It’s almost the end of 2018, and I still think about you. I Still think about your hands, my hips, and your warmth.
I still fantasise about us together; and you have no idea how hard the reality of today with respect to that, confuses me. Because I fantasise about the idea of you, more than you as a person; the idea of someone who would be perfect for me.
I’m finally able to say it. Our relationship –as two human beings existing, but for a moment– granted me so much happiness, and allowed me so much contentment. It didn’t shake me to the thought that I was in love with the man that you could be, and not the boy that you were. It helped ease my mind into not questioning it. I should have; in retrospect, I should have– because, given some foresight, I would have recognised how I was channeling my need for a perfect future, a stable future, with someone I cared about– onto your broad, yet fragile shoulders.
Maybe if I did question it, your eventual departure, and sudden withdrawal would have bothered me much less, and maybe then, I’d have sooner understood that what I felt for you was but a fleeting emotion that I attest to the spirits of all those who I felt romantic love toward; all of my valentines in blue, who have vanished without a trace, all the ones that till this moment of clarity, remained elusive enigmas in the woods of my mind.

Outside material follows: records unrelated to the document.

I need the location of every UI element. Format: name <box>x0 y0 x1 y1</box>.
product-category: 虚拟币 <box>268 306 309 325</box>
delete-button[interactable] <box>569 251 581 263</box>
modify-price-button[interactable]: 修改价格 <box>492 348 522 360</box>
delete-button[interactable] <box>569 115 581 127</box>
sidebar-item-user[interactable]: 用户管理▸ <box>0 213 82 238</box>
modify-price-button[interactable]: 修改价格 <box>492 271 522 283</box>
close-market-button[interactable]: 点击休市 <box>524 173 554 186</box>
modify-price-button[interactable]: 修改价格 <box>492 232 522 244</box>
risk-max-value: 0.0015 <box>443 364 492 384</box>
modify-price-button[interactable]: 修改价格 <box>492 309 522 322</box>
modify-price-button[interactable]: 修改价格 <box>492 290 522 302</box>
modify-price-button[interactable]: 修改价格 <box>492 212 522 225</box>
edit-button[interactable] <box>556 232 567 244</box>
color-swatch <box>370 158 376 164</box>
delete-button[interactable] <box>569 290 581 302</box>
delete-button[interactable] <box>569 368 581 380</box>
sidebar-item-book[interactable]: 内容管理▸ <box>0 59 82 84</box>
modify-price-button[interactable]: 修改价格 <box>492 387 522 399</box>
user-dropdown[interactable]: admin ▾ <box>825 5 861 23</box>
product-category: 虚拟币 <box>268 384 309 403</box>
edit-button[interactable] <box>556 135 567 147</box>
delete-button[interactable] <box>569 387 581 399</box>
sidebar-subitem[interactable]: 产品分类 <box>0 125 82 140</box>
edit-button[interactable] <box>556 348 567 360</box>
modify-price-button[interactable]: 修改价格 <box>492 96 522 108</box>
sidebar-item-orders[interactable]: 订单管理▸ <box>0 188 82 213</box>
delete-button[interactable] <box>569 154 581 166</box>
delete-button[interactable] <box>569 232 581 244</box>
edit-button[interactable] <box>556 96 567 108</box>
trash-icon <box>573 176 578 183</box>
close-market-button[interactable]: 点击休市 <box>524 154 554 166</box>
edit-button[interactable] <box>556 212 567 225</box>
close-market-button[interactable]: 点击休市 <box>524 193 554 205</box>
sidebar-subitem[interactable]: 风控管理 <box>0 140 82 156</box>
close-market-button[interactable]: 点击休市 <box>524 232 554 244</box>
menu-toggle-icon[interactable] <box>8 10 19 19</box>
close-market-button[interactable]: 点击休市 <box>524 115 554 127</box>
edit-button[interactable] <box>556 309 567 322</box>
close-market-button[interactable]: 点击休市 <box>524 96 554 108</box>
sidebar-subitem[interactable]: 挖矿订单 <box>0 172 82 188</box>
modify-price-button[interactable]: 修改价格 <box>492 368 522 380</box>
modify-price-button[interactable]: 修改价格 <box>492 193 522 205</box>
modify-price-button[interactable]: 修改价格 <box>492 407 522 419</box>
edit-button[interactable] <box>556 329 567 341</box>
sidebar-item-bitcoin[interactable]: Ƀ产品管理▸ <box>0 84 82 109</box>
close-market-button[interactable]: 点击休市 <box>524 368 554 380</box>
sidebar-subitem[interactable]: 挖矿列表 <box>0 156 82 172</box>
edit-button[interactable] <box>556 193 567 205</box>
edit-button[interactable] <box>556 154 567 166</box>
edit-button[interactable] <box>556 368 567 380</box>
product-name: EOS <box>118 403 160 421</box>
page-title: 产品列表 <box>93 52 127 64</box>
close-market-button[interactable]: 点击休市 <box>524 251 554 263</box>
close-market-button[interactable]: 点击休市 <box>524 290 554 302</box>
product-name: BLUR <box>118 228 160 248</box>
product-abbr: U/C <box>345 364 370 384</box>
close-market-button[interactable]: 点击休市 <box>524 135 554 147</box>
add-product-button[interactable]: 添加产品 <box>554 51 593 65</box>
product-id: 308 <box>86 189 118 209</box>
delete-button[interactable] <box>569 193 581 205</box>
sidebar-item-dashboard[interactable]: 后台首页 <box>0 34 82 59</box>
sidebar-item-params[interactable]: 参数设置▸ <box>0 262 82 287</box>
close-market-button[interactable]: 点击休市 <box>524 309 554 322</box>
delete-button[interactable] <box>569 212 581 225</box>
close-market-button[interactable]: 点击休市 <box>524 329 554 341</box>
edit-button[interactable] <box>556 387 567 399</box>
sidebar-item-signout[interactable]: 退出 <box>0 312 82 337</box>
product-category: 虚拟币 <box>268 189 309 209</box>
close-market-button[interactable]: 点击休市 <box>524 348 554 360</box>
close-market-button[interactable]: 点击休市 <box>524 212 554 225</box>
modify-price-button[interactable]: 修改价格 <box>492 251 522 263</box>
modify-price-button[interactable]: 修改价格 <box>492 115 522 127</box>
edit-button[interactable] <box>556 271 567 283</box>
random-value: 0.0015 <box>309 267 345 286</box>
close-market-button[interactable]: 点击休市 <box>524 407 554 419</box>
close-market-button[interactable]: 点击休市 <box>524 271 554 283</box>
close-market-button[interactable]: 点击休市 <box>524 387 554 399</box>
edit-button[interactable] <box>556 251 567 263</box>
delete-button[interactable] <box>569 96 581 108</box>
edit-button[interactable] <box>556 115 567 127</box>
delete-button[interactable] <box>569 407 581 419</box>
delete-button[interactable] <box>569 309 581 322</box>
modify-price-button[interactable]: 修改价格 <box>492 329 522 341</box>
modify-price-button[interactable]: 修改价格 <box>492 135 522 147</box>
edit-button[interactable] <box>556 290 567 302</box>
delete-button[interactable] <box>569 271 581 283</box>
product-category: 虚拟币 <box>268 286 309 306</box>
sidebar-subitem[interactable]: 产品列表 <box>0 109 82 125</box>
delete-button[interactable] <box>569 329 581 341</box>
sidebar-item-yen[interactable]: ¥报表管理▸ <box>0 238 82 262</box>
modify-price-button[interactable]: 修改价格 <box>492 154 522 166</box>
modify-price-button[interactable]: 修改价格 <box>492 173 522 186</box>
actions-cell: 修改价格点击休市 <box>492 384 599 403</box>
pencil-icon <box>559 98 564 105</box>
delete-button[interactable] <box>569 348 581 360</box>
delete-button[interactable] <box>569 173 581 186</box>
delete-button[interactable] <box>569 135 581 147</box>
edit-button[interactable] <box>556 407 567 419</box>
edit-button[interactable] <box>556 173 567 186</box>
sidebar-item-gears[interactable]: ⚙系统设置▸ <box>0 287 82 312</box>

Maybe if I questioned it more, or gave it more thought, it wouldn’t be that every space I look to, in the name of love, I would have to see your face, or hear your voice, or smell your scent. Maybe then I’d allow myself relief, and solace, in the knowledge that our love was short-lived, but not fake. But since I did not, I sit here writing, in the atmosphere of yet another song that reminds me of you, and rainfall that takes me back to us; but this time, in reminiscence rather than fantasy.
And now that I have written, in prose loosely suggesting your impact on my being, I feel full again; as though I have washed in incense and elderflower, your scent from my body, and your mark from my spirit.
The first rains are supposed to be cleansing–
you poured down onto my body, like a monsoon cloud burdened with rain,
but whilst you shared your bounty,
you flooded yourself out.
I can tell when we began,
and now I say that we have ended.
How glorious that is.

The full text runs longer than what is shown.